Postby deadhead » Sun Jul 13, 2008 1:19 pm

So the past several years I've been going through some $#%^. After having a few lengthy discussions with him about it, he thinks I might have BPD. He's got a strong personal interest in psychology. Obviously I'm going to get the opinion of a professional. I researched the symptoms and here's what I've come up with.

I'm not sure I have issues with abandonment. Maybe I do, I don't know. I was pretty traumatized around 14-15 when my parents split up and I had to choose who I wanted to live with.

I do frequently have suicidal thoughts. It varies from month to month, but has been a recurring theme for several years.

I have extreme dependencies on drugs and altered consciousness. Nothing hard, just OTC stuff, alcohol, and marijuana. The trouble comes when I take high amounts and mix the substances.

I do have unstable relationships. I constantly expect more from my close friends and family. I feel isolated from them. They know what's going on with me, for the most part (depression) and I don't feel like they're doing enough. Because of that, I do devalue them. My two siblings are my "half" siblings. I sort of use that as an excuse as to why they seem to not take an interest in my depression. They've been there since I was born, so I guess it's irrational.

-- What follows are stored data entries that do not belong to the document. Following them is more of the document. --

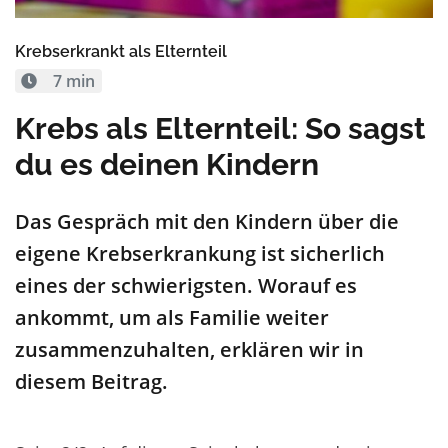
Krebserkrankt als Elternteil
7 min
Krebs als Elternteil: So sagst
du es deinen Kindern
Das Gespräch mit den Kindern über die
eigene Krebserkrankung ist sicherlich
eines der schwierigsten. Worauf es
ankommt, um als Familie weiter
zusammenzuhalten, erklären wir in
diesem Beitrag.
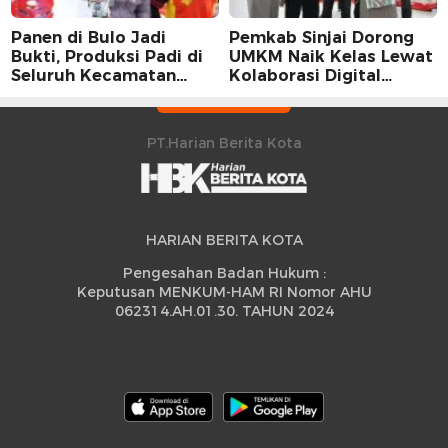
Panen di Bulo Jadi
Pemkab Sinjai Dorong
Bukti, Produksi Padi di
UMKM Naik Kelas Lewat
Seluruh Kecamatan
Kolaborasi Digital
Sidrap Cetak Rekor
Strategis
Peningkatan
PT.Harian Berita Kota
HARIAN BERITA KOTA
Pengesahan Badan Hukum :
Keputusan MENKUM-HAM RI Nomor AHU
062314.AH.01.30. TAHUN 2024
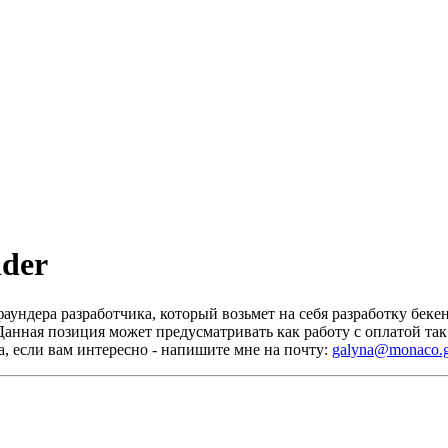
nder
ундера разработчика, который возьмет на себя разработку беке
Данная позиция может предусматривать как работу с оплатой так
, если вам интересно - напишите мне на почту:
galyna@monaco.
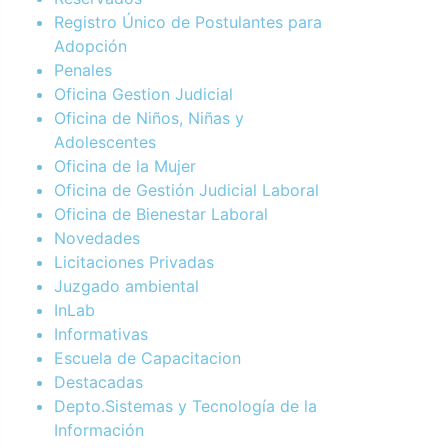
Registro Único de Postulantes para
Adopción
Penales
Oficina Gestion Judicial
Oficina de Niños, Niñas y
Adolescentes
Oficina de la Mujer
Oficina de Gestión Judicial Laboral
Oficina de Bienestar Laboral
Novedades
Licitaciones Privadas
Juzgado ambiental
InLab
Informativas
Escuela de Capacitacion
Destacadas
Depto.Sistemas y Tecnología de la
Información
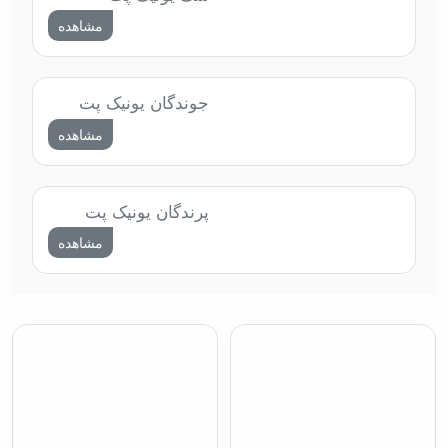
مشاهده
جوندگان یونیک پت
مشاهده
پرندگان یونیک پت
مشاهده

I don't know.

My self-image is a wreck. I have such a low opinion of myself. Again, I recognize this as irrational, but it makes sense to me more often than not.

I do have a strong dependency on others, and I do not take criticism or any sort of negative emotion from others well whatsoever. I'm also paranoid about my relationships with people.

So, I guess BPD makes sense to me. But I don't know for sure. I had an appointment with a professional but I missed it. It's hard to even motivate myself to go in to see someone. I feel content just sitting around all day, using drugs, analyzing my relationships, feeling despair because no one understands. It's extremely hard for me to talk to people about it. Especially my siblings. We haven't really talked or been close the past few years...so I feel it'd be too awkward for me to all of a sudden start trying to confide in them again. So I just keep to myself mostly.

I'm also convinced it has ruined my relationship with my ex-girlfriend. We were together for 5 years.

That's it I guess.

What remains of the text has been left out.